A day for remembrance

I guess everyone remembers where they were when 9/11 happened. I was working in the House of Commons at the time, just the length of a corridor away from Big Ben, while my wife and I were living in Docklands, a stone's throw away from another potential terrorist target, Canary Wharf.

A colleague hurried back from lunch to say a plane had just crashed into the World Trade Centre. We switched over to Sky News in our room in the Press Gallery and watched as the plumes of smoke rose from the first tower, convinced we were watching the aftermath of a terrible accident.

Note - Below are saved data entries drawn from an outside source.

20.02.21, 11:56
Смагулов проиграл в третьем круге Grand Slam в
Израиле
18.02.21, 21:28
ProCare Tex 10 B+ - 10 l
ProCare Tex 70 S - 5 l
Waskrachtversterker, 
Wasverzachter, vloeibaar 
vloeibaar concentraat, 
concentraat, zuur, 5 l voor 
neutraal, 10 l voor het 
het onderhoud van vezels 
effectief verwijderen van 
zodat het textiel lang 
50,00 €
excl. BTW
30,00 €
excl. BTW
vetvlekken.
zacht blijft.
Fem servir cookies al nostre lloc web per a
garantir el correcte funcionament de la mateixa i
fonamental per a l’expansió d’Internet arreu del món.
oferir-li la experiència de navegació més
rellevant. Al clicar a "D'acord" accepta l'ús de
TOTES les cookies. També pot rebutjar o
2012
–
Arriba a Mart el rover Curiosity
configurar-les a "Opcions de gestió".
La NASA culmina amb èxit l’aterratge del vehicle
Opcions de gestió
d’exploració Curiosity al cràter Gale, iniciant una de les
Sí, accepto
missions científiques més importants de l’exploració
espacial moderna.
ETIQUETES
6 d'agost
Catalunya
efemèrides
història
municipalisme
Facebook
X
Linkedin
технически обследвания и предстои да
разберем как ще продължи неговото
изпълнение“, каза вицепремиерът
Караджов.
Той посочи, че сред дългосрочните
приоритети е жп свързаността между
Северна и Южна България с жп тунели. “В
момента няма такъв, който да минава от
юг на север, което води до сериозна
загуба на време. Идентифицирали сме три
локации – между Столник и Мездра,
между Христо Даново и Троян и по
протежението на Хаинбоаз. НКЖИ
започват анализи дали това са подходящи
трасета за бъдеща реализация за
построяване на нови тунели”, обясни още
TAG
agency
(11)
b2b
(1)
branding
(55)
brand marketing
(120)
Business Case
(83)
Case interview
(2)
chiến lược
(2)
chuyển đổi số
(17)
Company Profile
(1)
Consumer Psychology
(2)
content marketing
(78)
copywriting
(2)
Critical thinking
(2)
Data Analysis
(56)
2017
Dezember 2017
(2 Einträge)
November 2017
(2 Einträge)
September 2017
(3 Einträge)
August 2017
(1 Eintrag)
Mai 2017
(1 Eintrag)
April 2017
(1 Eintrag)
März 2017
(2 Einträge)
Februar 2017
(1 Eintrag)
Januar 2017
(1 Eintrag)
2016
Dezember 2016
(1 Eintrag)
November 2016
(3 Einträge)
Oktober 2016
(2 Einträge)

Then the second plane appeared. "Look, there's another one!" exclaimed a regional newspaper colleague. Almost as he said it, the other plane smashed into the second tower.

I don't think any of us could quite believe what was happening. For a moment, there was silence in the room, then someone said slowly "That was deliberate," and we all hit the phones to our head offices.

Of course it went without saying that the world had changed in an instant, but what I don't think we all fully appreciated at the time was how much British politics had changed too, kicking off the chain of events that was to destroy Tony Blair's once-promising premiership.

Mr Blair had been due to give a speech to the TUC that day in which he would mount a vigourous defence of the Government's public service reforms. Of course the speech was never delivered, and somehow the raison d'etre of a government that had come into power to improve the public services got lost along the way too.

But personal reminiscences and political consequences aside, it is right that, above all today, we remember those who lost their lives.